PROBLEM DETAILS: Copy each entry below verbatim. Skip the pictures.

Extracted page text data
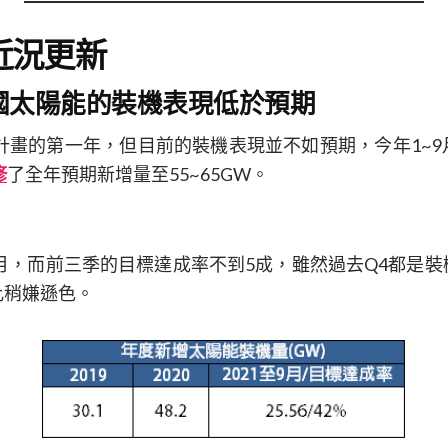
近況更新
中國太陽能的裝機表現低於預期
五計畫的第一年，但目前的裝機表現並不如預期，今年1~
修
了全年預期新增量至55~65GW。
個月，而前三季的目標達成率不到5成，雖然過去Q4都是
比稍嫌遜色。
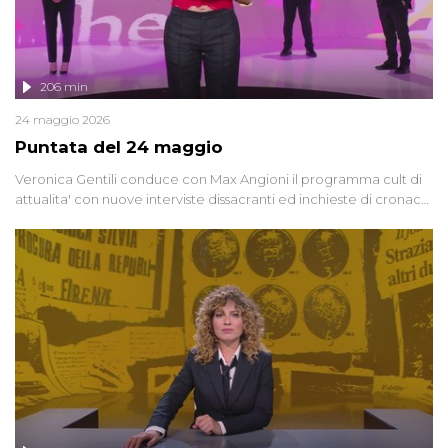
206 min
24 maggio 2026
Puntata del 24 maggio
Veronica Gentili conduce con Max Angioni il programma cult di
attualita' con nuove interviste dissacranti ed inchieste di cronaca
degli inviati.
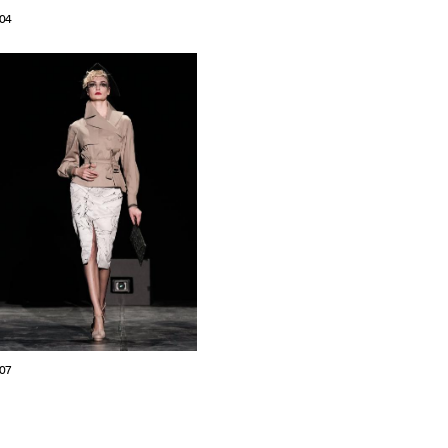
04
07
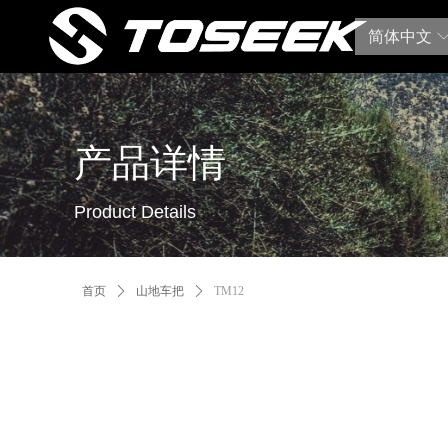
简体中文
产品详情
Product Details
首页
ꄲ
山地车把
ꄲ
TM12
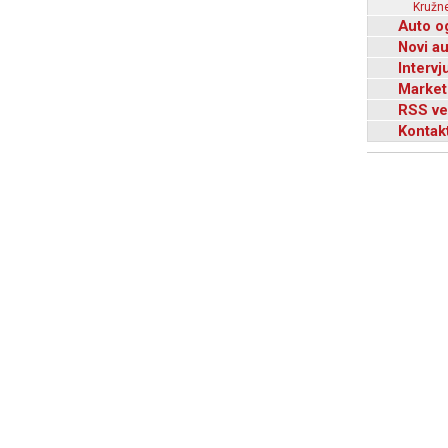
Kružne
Auto o
Novi a
Intervj
Market
RSS ve
Kontak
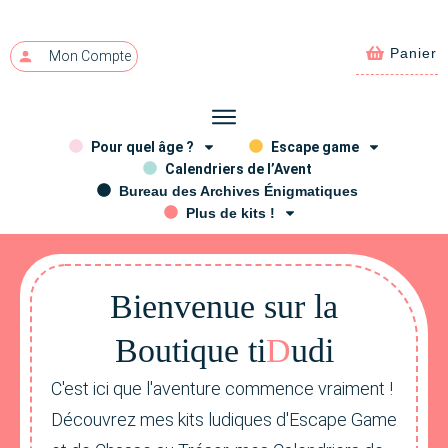
Panier
Mon Compte
Pour quel âge ?
Escape game
Calendriers de l’Avent
Bureau des Archives Énigmatiques
Plus de kits !
Bienvenue sur la
Bou
ti
que ti
D
udi
C'est ici que l'aventure commence vraiment !
Découvrez mes kits ludiques d'Escape Game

EXERCISE OUTPUT:
近況更新
中國太陽能的裝機表現低於預期
五計畫的第一年，但目前的裝機表現並不如預期，今年1~
修
了全年預期新增量至55~65GW。
個月，而前三季的目標達成率不到5成，雖然過去Q4都是
比稍嫌遜色。
206 min
24 maggio 2026
Puntata del 24 maggio
Veronica Gentili conduce con Max Angioni il programma cult di
attualita' con nuove interviste dissacranti ed inchieste di cronaca
degli inviati.
04
07
简体中文
产品详情
Product Details
首页
ꄲ
山地车把
ꄲ
TM12
Kružne
Auto o
Novi a
Intervj
Market
RSS ve
Kontak
Panier
Mon Compte
Pour quel âge ?
Escape game
Calendriers de l’Avent
Bureau des Archives Énigmatiques
Plus de kits !
Bienvenue sur la
Bou
ti
que ti
D
udi
C'est ici que l'aventure commence vraiment !
Découvrez mes kits ludiques d'Escape Game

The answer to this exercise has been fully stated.